» **WORK INSTRUCTION**: Please repeat exactly, and only, the lines from the one containing "Hükümeti Meclisi" through the end of the records below, with no pictures.

(Saved data entries)
==================================================
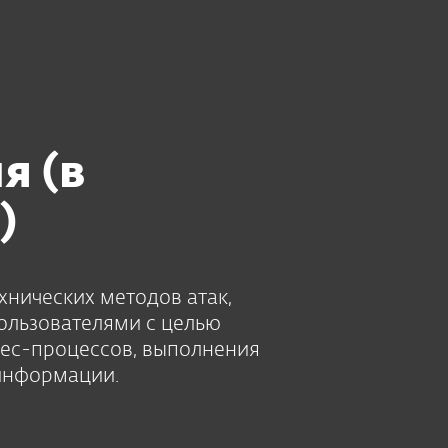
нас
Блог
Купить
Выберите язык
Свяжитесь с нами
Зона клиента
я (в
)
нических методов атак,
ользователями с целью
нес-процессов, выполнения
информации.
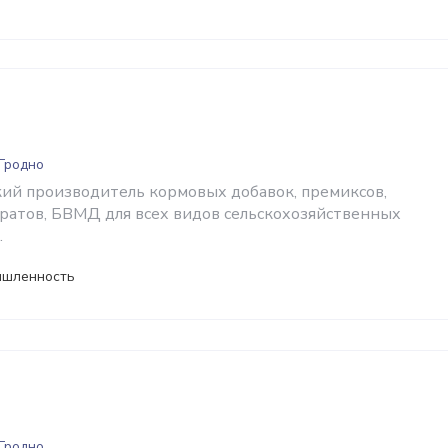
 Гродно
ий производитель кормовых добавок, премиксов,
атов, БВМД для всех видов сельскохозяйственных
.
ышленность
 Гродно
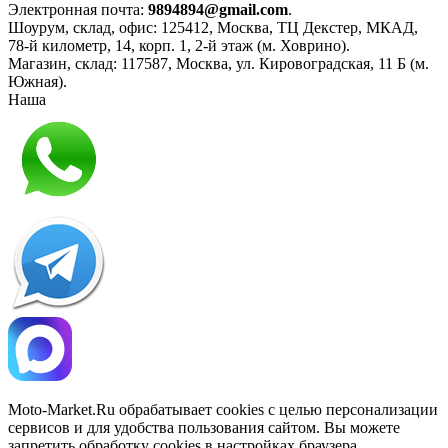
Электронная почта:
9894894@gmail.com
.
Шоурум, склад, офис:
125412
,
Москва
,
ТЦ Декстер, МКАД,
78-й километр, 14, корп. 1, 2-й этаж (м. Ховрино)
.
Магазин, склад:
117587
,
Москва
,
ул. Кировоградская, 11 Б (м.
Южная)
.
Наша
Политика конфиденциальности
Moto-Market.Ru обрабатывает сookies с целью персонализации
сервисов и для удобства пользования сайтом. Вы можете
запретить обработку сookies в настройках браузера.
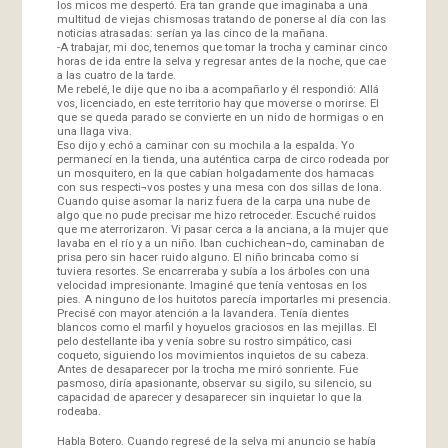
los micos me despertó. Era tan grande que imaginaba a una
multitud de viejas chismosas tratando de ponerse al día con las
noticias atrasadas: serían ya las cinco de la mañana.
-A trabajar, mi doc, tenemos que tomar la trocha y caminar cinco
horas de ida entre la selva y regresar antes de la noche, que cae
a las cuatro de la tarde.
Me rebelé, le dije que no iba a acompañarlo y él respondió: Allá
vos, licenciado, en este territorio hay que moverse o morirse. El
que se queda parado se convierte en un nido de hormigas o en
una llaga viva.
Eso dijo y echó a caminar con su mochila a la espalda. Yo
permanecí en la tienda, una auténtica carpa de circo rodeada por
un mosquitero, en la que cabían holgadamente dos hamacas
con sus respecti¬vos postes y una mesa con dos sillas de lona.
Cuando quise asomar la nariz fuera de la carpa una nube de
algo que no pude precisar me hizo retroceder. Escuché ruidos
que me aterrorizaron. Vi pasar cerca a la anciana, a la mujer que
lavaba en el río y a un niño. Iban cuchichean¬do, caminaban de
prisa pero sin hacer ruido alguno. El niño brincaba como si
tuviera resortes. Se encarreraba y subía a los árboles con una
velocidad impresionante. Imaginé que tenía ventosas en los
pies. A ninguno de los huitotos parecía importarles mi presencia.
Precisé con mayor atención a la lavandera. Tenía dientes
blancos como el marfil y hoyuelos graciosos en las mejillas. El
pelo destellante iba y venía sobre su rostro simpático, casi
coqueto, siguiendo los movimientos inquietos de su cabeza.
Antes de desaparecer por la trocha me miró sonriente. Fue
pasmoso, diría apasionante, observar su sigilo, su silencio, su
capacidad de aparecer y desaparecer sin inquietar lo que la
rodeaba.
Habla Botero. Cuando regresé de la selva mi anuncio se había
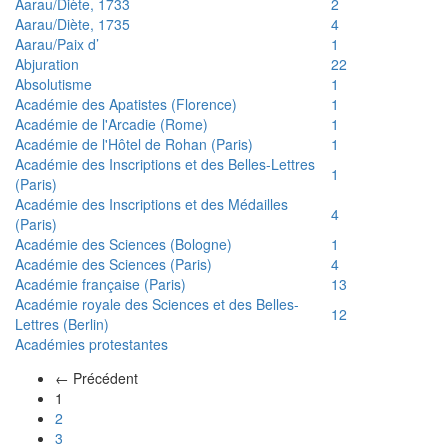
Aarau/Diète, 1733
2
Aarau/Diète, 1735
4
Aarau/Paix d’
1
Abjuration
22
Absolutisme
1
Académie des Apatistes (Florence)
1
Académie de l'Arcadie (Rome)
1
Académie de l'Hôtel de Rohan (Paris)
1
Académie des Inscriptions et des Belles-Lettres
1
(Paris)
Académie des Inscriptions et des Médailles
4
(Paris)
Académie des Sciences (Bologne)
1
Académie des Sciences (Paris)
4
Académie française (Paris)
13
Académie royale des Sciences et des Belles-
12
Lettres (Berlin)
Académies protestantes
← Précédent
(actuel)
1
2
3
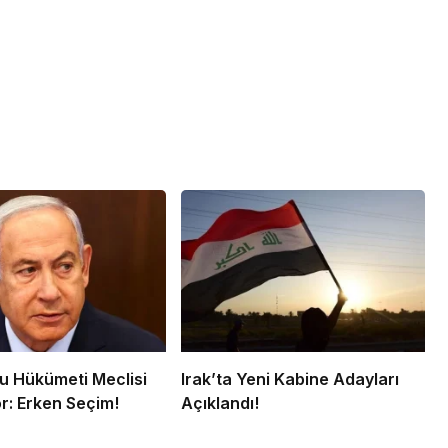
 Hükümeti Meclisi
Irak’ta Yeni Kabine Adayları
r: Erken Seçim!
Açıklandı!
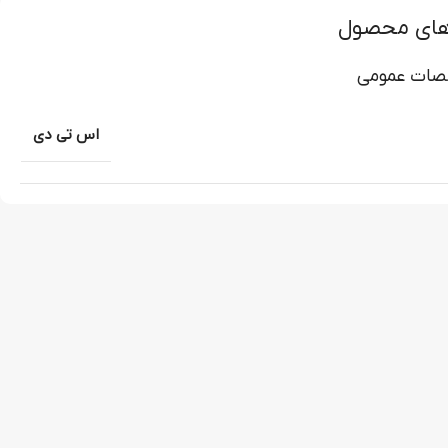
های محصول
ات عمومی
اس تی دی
==================================================
» **SOLUTION TO THIS TASK**:
 Hükümeti Meclisi
Irak’ta Yeni Kabine Adayları
r: Erken Seçim!
Açıklandı!
های محصول
ات عمومی
اس تی دی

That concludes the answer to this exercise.